Unless someone has some good ideas, the next thing I will disable the internal sas controller and wire into the sata ports. I'll probably build a spare and keep it on standby until this one croaks again.
-
@ultrasilence said in Fresh load, minimal tweaks, idle then catastrophe:
After a few weeks, the machine reboots and goes into endless boot loops.
why did it reboot ?
-
Yeah, impossible to say without seeing a crash report of some kind.
But, yes, hardware raid controllers can suck under pfSense and are best avoided if possible.
Steve
-
@heper said in Fresh load, minimal tweaks, idle then catastrophe:
@ultrasilence said in Fresh load, minimal tweaks, idle then catastrophe:
After a few weeks, the machine reboots and goes into endless boot loops.
why did it reboot ?
That unfortunately is an answer I do not have.

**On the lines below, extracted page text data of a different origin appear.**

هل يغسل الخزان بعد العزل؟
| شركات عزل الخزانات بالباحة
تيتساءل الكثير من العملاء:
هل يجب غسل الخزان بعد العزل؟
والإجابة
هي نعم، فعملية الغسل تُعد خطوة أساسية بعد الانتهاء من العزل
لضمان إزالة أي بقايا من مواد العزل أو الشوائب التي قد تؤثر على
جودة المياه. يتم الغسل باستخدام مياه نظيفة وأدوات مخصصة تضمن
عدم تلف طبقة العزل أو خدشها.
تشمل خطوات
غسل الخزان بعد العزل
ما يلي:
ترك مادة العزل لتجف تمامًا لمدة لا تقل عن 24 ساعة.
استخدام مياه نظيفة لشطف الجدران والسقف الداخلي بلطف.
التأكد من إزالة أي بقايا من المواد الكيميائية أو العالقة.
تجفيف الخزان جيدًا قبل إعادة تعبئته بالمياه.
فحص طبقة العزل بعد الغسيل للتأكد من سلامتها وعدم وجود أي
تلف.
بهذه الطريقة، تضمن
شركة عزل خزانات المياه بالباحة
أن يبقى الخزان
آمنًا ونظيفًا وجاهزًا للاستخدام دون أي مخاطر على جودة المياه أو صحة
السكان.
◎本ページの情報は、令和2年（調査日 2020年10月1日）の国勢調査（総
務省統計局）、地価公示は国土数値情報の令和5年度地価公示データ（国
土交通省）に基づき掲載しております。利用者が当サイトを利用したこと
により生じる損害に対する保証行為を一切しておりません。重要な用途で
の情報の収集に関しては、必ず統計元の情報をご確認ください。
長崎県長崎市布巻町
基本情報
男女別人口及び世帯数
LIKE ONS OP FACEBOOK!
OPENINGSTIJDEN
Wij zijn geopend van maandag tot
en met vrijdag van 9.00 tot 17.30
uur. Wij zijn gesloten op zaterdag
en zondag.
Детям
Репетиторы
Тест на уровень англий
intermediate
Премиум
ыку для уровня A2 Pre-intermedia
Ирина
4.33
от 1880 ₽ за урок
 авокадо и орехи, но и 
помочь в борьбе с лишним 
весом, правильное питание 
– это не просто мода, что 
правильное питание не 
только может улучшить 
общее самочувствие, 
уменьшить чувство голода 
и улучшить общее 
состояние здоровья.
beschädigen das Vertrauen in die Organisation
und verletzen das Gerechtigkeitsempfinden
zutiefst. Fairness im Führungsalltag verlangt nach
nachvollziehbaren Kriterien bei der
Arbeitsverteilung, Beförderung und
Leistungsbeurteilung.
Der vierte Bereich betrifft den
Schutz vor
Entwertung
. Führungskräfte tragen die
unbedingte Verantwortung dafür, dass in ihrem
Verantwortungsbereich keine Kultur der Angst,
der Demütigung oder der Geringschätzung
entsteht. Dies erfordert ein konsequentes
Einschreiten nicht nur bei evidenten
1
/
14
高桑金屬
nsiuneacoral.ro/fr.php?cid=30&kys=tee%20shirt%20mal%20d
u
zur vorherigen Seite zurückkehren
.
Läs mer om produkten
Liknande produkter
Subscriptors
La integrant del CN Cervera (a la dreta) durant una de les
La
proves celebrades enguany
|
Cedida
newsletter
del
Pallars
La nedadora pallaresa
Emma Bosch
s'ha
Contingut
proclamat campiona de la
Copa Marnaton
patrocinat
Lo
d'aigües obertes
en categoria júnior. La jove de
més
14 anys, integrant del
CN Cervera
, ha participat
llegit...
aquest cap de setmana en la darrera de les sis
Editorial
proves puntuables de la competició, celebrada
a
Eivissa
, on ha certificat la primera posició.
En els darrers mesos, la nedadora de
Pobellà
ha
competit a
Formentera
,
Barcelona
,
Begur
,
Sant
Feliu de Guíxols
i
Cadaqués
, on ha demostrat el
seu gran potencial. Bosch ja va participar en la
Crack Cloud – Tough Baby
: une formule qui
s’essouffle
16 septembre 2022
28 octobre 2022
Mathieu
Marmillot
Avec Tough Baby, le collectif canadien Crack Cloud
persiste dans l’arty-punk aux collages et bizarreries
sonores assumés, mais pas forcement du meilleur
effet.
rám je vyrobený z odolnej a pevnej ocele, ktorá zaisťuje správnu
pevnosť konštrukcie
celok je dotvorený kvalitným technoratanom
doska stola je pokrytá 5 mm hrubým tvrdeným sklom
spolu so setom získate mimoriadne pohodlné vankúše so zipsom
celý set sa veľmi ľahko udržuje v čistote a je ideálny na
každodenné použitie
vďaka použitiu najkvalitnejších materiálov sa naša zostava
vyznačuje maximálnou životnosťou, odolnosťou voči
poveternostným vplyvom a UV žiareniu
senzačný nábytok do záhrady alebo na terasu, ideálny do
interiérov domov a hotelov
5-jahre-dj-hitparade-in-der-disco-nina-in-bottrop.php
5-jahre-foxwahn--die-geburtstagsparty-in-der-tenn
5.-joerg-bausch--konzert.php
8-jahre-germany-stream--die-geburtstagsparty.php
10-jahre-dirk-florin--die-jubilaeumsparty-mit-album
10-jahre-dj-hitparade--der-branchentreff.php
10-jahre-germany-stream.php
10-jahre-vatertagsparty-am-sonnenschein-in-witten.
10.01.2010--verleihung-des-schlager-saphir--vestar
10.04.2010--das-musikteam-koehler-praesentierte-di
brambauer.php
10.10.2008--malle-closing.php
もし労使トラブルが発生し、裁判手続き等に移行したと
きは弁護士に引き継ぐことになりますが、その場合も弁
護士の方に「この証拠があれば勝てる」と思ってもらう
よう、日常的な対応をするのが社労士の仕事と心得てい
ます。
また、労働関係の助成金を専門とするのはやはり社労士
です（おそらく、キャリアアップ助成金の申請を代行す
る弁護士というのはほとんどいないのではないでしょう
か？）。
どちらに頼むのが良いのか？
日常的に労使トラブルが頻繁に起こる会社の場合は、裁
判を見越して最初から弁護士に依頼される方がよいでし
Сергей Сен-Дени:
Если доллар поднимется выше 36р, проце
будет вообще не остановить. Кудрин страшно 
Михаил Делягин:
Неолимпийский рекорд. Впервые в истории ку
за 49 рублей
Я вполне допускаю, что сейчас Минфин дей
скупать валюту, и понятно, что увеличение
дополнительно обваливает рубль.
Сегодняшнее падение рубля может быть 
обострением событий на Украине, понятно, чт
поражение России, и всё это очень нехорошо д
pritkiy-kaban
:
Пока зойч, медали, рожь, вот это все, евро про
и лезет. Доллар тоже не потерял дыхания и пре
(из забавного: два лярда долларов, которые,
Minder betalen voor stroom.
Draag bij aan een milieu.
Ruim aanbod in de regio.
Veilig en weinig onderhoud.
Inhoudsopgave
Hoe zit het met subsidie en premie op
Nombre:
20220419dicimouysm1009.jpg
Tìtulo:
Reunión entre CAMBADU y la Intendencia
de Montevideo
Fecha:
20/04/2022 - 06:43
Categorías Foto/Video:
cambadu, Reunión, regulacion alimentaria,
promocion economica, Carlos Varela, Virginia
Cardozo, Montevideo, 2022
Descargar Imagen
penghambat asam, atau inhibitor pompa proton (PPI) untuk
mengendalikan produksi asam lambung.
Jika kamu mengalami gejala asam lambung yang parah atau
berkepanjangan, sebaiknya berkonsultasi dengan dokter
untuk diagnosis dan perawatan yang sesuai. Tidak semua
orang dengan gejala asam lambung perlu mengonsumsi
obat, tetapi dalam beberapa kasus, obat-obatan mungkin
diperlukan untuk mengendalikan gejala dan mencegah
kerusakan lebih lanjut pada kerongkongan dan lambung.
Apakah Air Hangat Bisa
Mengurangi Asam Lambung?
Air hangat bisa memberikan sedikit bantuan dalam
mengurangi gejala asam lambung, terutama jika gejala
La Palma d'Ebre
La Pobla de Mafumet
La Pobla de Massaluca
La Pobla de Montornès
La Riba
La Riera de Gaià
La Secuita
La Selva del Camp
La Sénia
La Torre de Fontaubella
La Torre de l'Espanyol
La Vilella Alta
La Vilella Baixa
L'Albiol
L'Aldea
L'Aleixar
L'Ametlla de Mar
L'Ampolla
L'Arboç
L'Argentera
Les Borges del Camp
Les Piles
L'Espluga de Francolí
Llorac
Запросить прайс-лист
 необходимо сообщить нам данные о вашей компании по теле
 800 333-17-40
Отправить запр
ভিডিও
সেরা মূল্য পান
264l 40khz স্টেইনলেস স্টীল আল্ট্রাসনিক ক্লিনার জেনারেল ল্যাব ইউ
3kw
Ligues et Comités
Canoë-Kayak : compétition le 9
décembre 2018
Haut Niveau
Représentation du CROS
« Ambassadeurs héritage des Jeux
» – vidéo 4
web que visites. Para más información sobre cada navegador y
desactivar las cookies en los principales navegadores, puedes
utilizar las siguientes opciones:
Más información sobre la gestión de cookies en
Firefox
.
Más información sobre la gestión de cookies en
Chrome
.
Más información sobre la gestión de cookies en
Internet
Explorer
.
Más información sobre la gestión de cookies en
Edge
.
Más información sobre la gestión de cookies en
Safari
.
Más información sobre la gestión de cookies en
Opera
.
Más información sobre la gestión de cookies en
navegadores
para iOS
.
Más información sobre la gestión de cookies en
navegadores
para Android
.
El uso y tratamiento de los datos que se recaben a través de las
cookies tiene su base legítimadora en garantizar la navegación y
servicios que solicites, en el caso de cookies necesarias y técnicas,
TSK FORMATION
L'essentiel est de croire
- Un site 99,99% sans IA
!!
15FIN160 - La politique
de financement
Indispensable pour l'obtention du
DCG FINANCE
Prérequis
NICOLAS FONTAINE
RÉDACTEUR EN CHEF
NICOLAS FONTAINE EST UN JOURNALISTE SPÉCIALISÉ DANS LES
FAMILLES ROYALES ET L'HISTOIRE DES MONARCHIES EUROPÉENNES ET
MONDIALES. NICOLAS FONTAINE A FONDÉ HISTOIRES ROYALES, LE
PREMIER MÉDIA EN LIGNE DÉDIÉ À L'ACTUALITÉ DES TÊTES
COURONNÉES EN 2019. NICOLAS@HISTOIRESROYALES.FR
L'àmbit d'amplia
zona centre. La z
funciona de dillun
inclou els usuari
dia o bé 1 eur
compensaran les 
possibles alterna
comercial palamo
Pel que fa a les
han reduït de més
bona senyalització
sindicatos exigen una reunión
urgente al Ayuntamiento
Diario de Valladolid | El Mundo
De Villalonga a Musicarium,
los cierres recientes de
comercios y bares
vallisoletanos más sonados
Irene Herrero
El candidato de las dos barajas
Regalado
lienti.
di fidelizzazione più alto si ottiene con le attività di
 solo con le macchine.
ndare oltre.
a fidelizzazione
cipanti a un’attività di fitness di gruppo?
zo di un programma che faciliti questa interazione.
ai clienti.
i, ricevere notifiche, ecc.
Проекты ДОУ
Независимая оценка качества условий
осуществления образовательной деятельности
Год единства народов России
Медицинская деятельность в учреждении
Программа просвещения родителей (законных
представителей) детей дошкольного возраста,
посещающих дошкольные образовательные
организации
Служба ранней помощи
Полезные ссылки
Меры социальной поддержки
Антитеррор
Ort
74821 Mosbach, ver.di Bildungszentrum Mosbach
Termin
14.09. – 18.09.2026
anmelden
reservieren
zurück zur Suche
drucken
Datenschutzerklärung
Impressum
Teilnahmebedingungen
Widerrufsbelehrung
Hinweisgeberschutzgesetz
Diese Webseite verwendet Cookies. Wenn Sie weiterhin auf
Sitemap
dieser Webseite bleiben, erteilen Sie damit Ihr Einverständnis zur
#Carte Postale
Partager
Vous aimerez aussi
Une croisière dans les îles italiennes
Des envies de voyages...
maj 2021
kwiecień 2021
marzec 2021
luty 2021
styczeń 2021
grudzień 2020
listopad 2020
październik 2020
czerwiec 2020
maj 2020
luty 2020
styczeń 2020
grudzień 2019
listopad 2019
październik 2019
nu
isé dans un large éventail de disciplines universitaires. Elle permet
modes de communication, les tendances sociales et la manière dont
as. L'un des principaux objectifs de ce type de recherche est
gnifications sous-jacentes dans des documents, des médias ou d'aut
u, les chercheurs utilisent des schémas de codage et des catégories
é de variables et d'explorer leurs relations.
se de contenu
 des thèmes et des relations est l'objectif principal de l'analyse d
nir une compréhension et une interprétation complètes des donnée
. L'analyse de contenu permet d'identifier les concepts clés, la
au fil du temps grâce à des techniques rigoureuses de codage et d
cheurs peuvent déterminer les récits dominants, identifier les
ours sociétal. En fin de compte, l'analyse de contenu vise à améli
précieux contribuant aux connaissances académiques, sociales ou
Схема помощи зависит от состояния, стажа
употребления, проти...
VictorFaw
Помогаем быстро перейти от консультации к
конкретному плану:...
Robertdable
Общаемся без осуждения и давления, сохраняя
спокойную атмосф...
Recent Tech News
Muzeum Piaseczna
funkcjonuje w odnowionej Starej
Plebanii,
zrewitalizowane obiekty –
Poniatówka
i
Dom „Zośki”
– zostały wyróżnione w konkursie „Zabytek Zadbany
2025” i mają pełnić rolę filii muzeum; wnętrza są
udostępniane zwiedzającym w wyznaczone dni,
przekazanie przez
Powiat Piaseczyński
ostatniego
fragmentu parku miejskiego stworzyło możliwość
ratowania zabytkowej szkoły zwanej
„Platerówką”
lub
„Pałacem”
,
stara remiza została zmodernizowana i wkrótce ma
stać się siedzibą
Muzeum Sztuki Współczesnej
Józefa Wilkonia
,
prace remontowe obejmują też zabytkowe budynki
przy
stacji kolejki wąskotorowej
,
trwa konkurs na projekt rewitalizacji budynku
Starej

It only had once PC routing through it, and it was offline.
I'm resisting the urge to put an OS that I am more familiar with.
-
@stephenw10 said in Fresh load, minimal tweaks, idle then catastrophe:
Yeah, impossible to say without seeing a crash report of some kind.
But, yes, hardware raid controllers can suck under pfSense and are best avoided if possible.
Steve
The heat sink on the LSI 2208 is pretty hot to the touch, so I have disabled it and will move things over to the sata ports.
I don't often encounter hardware failures that will destroy operating systems.
Time for round 3, if it happens again, are there any "paint by numbers" guides for retrieving logs externally?
-
The best thing you can do it hook up a serial console and log it's output to something locally.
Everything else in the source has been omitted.